▶ _WORK ITEM_
Look through the data below for the line with "Подробнее на диаграмме ниже." and the line with "Петербурге и Мурманской области.", then output those two and all lines in between, exactly as written.
########################################
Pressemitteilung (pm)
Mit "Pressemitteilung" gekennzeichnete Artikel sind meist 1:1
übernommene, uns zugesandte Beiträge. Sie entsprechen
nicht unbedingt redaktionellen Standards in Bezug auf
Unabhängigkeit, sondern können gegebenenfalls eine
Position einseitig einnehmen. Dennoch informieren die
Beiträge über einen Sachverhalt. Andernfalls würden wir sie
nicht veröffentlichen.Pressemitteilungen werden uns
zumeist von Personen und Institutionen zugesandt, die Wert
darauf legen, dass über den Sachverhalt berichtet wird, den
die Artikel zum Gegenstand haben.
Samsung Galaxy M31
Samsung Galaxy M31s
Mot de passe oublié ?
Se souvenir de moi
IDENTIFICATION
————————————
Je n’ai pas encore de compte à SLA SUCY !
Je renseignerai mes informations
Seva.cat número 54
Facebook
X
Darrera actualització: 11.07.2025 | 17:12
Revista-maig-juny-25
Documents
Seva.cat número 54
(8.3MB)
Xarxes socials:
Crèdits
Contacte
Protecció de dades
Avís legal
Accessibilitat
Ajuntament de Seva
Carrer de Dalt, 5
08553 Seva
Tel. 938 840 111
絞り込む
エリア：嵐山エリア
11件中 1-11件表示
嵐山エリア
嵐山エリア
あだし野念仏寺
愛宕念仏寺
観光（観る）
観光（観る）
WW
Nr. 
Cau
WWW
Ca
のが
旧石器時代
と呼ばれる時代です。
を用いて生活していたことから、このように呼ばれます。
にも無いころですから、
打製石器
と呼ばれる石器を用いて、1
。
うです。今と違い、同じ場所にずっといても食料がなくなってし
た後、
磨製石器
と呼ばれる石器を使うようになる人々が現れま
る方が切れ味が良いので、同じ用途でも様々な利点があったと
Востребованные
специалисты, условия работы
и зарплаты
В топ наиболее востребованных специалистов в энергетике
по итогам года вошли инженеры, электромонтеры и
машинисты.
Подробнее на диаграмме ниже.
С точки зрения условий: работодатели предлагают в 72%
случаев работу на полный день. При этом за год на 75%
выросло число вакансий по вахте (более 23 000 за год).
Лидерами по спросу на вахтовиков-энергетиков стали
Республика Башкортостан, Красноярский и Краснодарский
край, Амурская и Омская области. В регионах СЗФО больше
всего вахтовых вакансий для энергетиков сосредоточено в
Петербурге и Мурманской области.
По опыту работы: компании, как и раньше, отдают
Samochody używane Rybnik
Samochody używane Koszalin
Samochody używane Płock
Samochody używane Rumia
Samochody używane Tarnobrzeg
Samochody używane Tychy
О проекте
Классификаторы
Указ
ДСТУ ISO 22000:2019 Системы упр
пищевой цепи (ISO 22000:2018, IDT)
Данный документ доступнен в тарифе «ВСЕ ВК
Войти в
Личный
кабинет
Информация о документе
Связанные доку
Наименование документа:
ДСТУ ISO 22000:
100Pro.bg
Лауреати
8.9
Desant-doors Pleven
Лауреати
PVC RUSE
########################################
▶ _REPLY TO THE TASK_
Подробнее на диаграмме ниже.
С точки зрения условий: работодатели предлагают в 72%
случаев работу на полный день. При этом за год на 75%
выросло число вакансий по вахте (более 23 000 за год).
Лидерами по спросу на вахтовиков-энергетиков стали
Республика Башкортостан, Красноярский и Краснодарский
край, Амурская и Омская области. В регионах СЗФО больше
всего вахтовых вакансий для энергетиков сосредоточено в
Петербурге и Мурманской области.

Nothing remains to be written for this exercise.